The essential rule involved with dialysis is the movement or diffusion of solute particles across a semipermeable film (diffusion). Metabolic byproducts, like urea and creatinine, diffuse down the concentration gradient from the flow into the dialysate (sodium bicarbonate (NaHCO3), sodium chloride (NaCl), corrosive concentrate, and deionized water). During their diffusion into the dialysate, the size of particles, thus, decides the pace of diffusion across the membrane. The bigger the size of the solute molecule, the slower is the pace of diffusion across the membrane. Here, arteries carrying oxygenated blood from the heart are associated with a vein forming an arteriovenous shunt, which makes the vein strong (by framing muscles around it like an artery) enough to be penetrated commonly; its pressure is additionally observed during the course of dialysis [5].

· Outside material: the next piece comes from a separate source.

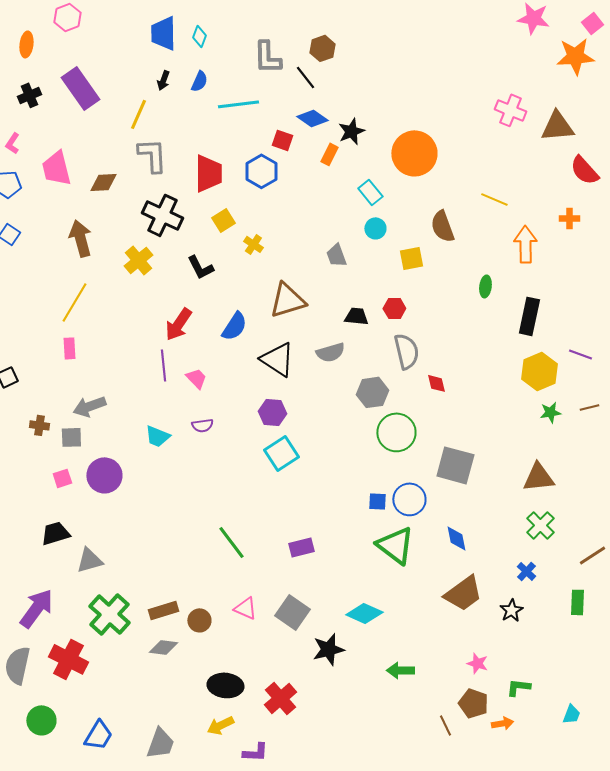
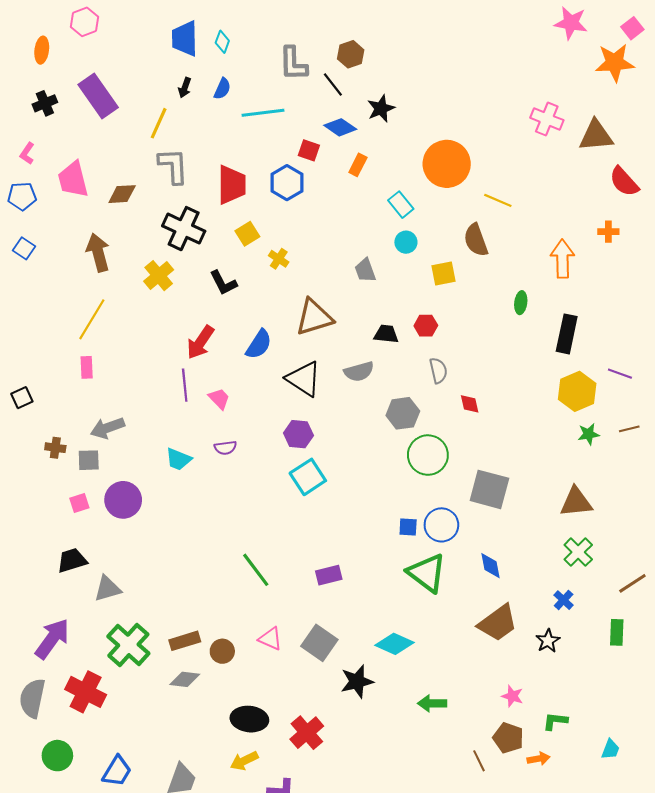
black star: (351, 131) -> (381, 109), moved
yellow line: (494, 199) -> (498, 200), moved
gray semicircle: (406, 351) -> (438, 370), size x0.7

  1. Hakim RM, Lazarus JM. Initiation of dialysis. J Am Soc Nephrol. 1995;6(5):1319-28.
  2. Indexed at, Google Scholar, Cross Ref

  3. Lackland DT, Weber MA. Global burden of cardiovascular disease and stroke: hypertension at the core. Can J Cardiol. 2015;31(5):569-71.
  4. Indexed at, Google Scholar, Cross Ref

  5. Ifudu O. Care of patients undergoing hemodialysis. N Engl J Med. 1998;339(15):1054-62.
  6. Indexed at, Google Scholar, Cross Ref

  7. Macunluoglu B, Gumrukcuoglu HA, Atakan A, et al. Lowering dialysate sodium improves systemic oxidative stress in maintenance hemodialysis patients. Int Urol Nephrol. 2016;48(10):1699-704.
  8. Indexed at, Google Scholar, Cross Ref

  9. Volodarskiy A, Kumar S, Amin S, et al. Optimal treatment strategies in patients with chronic kidney disease and coronary artery disease. Am J Med. 2016;129(12):1288-98.